Bald ist es wieder soweit: Der 21. März 2013 nähert sich. Am so genannten „Equal Pay Day“ wird auf den Lohnunterschied zwischen Männern* und Frauen* verwiesen – und Stellung dagegen bezogen. Symbolisch verweist dieses Datum auf die zusätzlich nötige Zeit, die Frauen arbeiten müssten, um auf das vorhergehende Jahr gerechnet den gleichen Lohn wie Männer zu beziehen. Fast drei Monate länger arbeiten ist eine lange Zeit. Ein „Equal Pension Day“ läge jedoch noch später im Jahr. Erst am 8. August 2013 werden Frauen* in Deutschland die Rentenzahlungen erhalten haben, die Männer* im Verlauf des Jahres 2012 angesammelt haben.

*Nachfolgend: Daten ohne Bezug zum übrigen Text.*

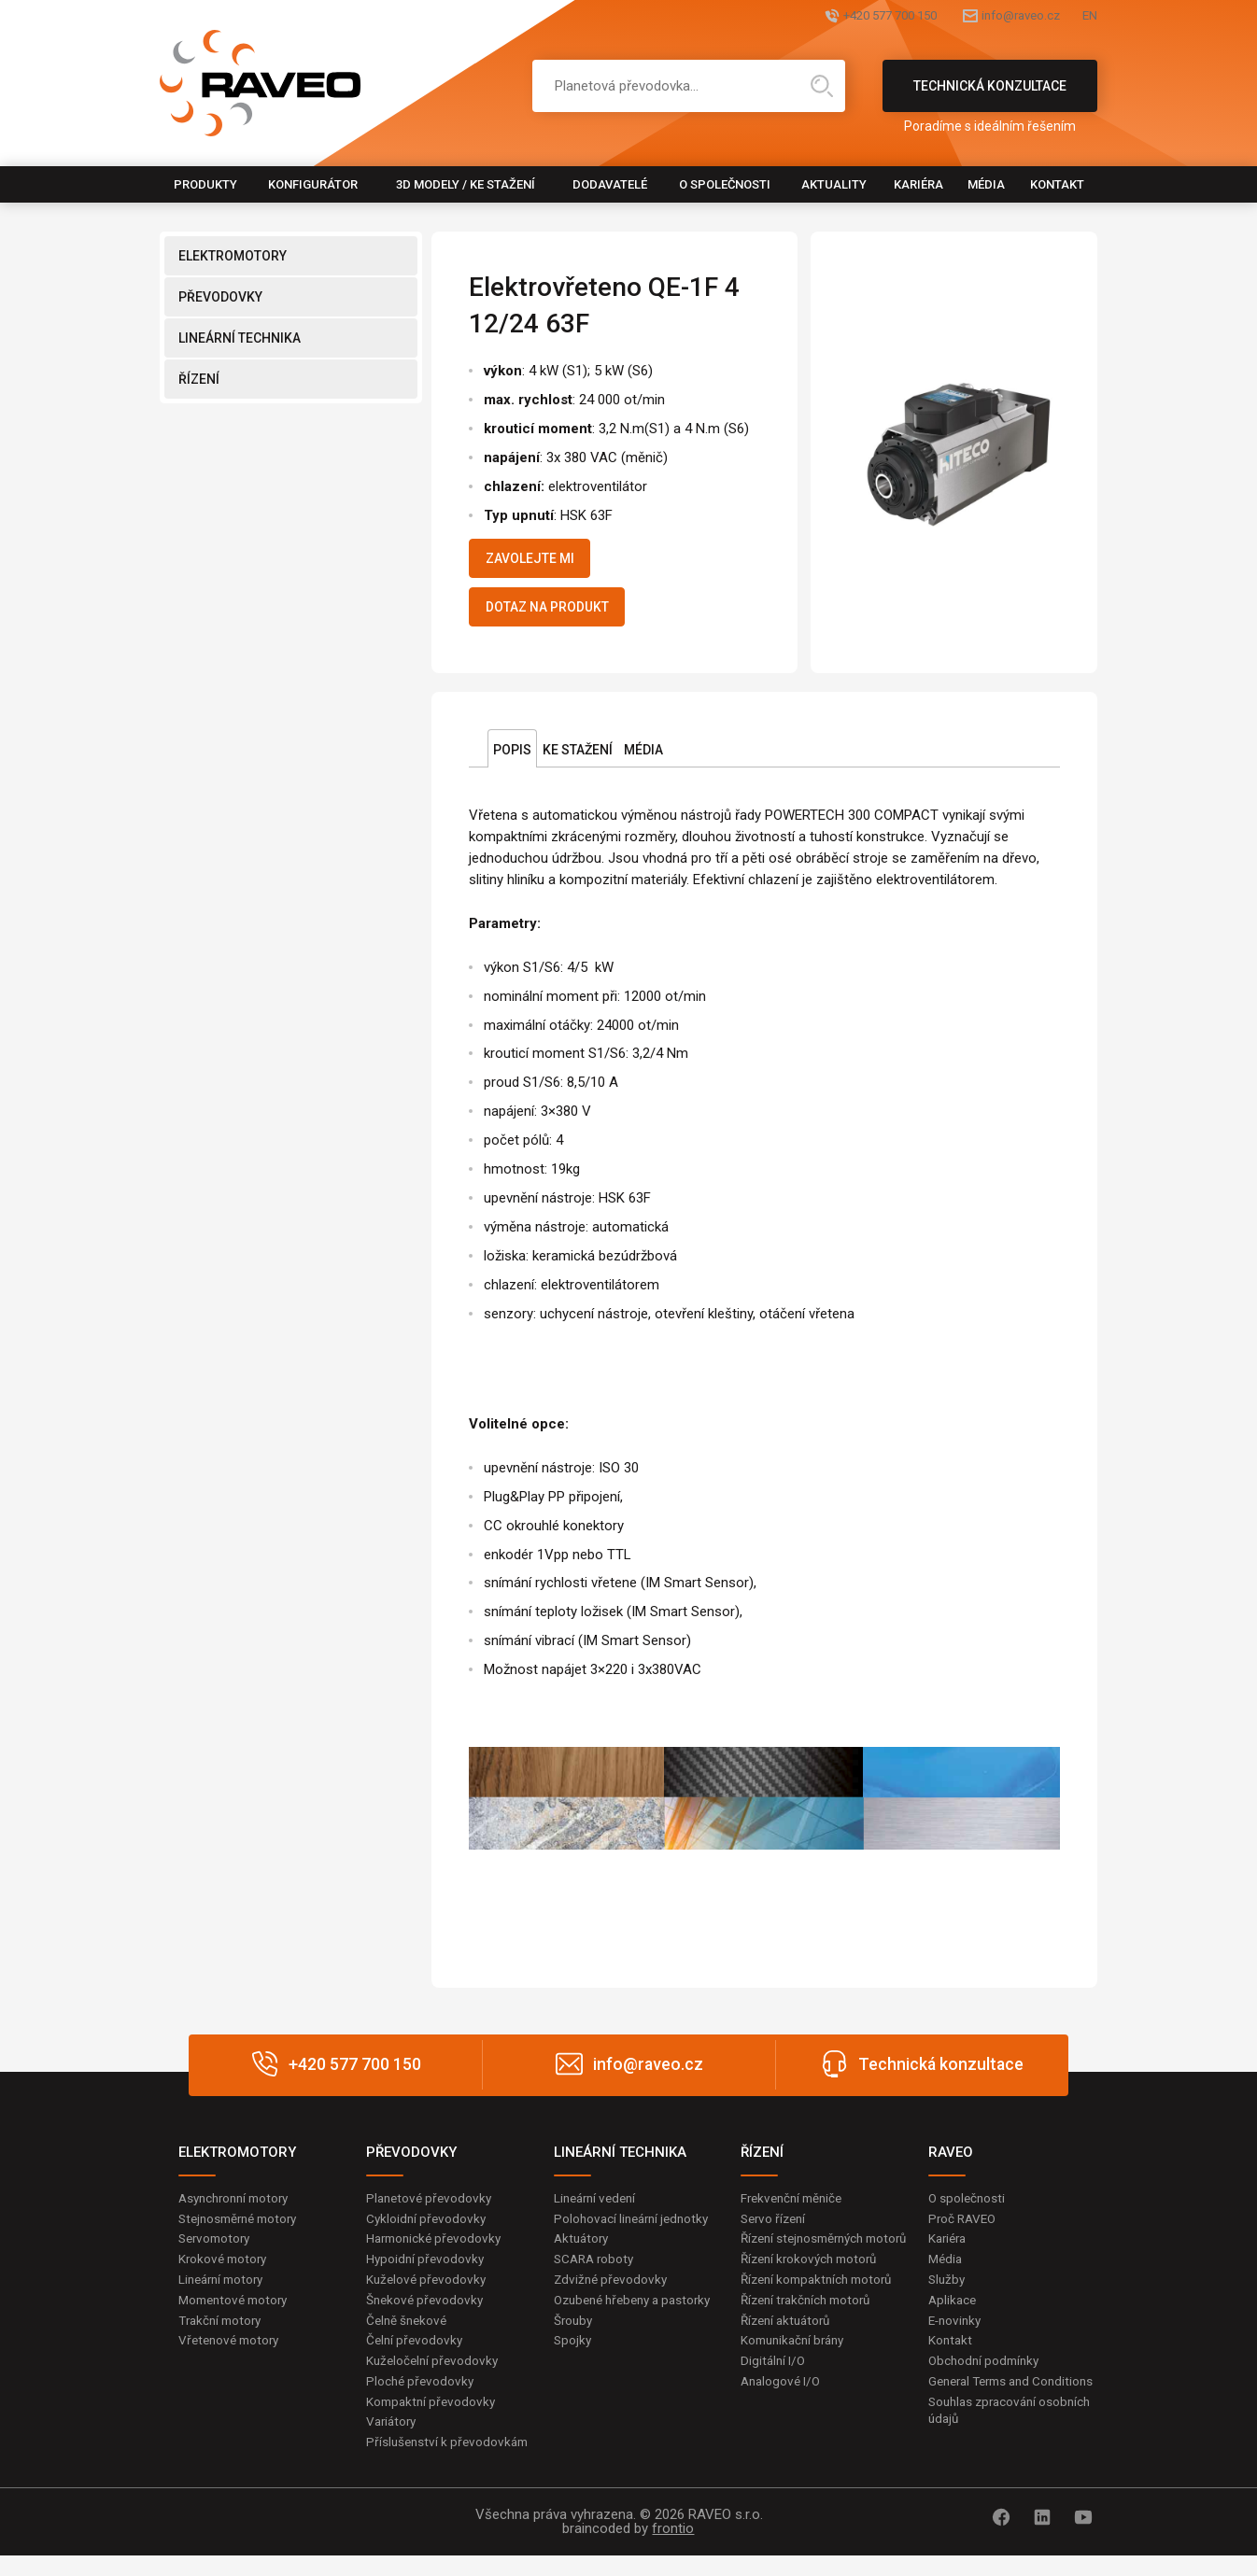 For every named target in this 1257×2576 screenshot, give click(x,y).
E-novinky (956, 2336)
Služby (947, 2294)
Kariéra (918, 184)
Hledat (822, 86)
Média (986, 184)
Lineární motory (224, 2294)
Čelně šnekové (408, 2336)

Die Studie zum Gender Pension Gap des Bundesministeriums für Familie, Senioren, Frauen und Jugend (BMFSFJ) aus dem Jahr 2011 weist auf diesen eklatanten Unterschied zwischen den Renten von Frauen und denen von Männern hin. Mit dem Ziel der Studie, individuelle Aussagen über Alterseinkommen zu treffen, wurde der so genannte Gender Pension Gap aufgedeckt. In diesem Rahmen wurde die statistische Beschäftigung mit dem Thema Rente erstmals von traditionellen Familienmodellen abgelöst, bei denen der Haushaltskontext die Ungleichheiten verschleiert. Ergebnis sind erschreckende Zahlen: Die Rentenlücke beträgt demnach 59,6 %. Während Männer durch selbst-erworbene Rentenansprüche im Schnitt 1595 Euro Rente pro Monat bekommen, liegt der Durchschnitt für Frauen bei 645 Euro. Schon heute sind mit 17 % der weiblichen Beschäftigten sechs Prozent mehr als bei den männlichen Beschäftigten von späterer Altersarmut bedroht.
Das bundesdeutsche Modell der Rentensicherung basiert auf drei Säulen: der gesetzlichen, der betrieblichen und der privaten Altersvorsorge. In die Berechnungen flossen dabei Einkünfte aus allen drei Säulen ein. Damit ist der Gender Pension Gap ein direktes Abbild der existierenden Ungleichheiten auf dem Arbeitsmarkt und bildet die Fehler des Erwerbssystems ab. So zeigt die Studie auch, dass mit steigendem Berufsabschluss der Unterschied geringer wird. Bei Gruppen mit Hochschulabschluss beträgt er nur noch 35,6 % im Gegensatz zu 58,1 % bei Menschen ohne Berufsschulabschluss.
Ebenfalls relevant für den eklatanten Unterschied ist eine Familienpolitik, die durch fehlende Unterstützung zum Beispiel durch Bereitstellung von Kitaplätzen Kinder zu einem relevanten Faktor bei der Rentenberechnung macht. Während ab August 2013 ein Rechtsanspruch auf Kitaplätze bestehen wird, zeigt sich im Vergleich zwischen den Werten der alten und der neuen Bundesländer deutlich der Einfluss familienbedingter Erwerbspausen. Besonders der Einfluss von Eheschließung und Kindern fällt in den neuen Bundesländern absolut und relativ gesehen geringer aus. Im Westen beträgt der Gender Pension Gap demnach für Verheiratete mit Kindern 69,6 % und Verheiratete ohne Kinder 51.6 %, im Osten dagegen nur respektive 39,6 % und 34,3 %.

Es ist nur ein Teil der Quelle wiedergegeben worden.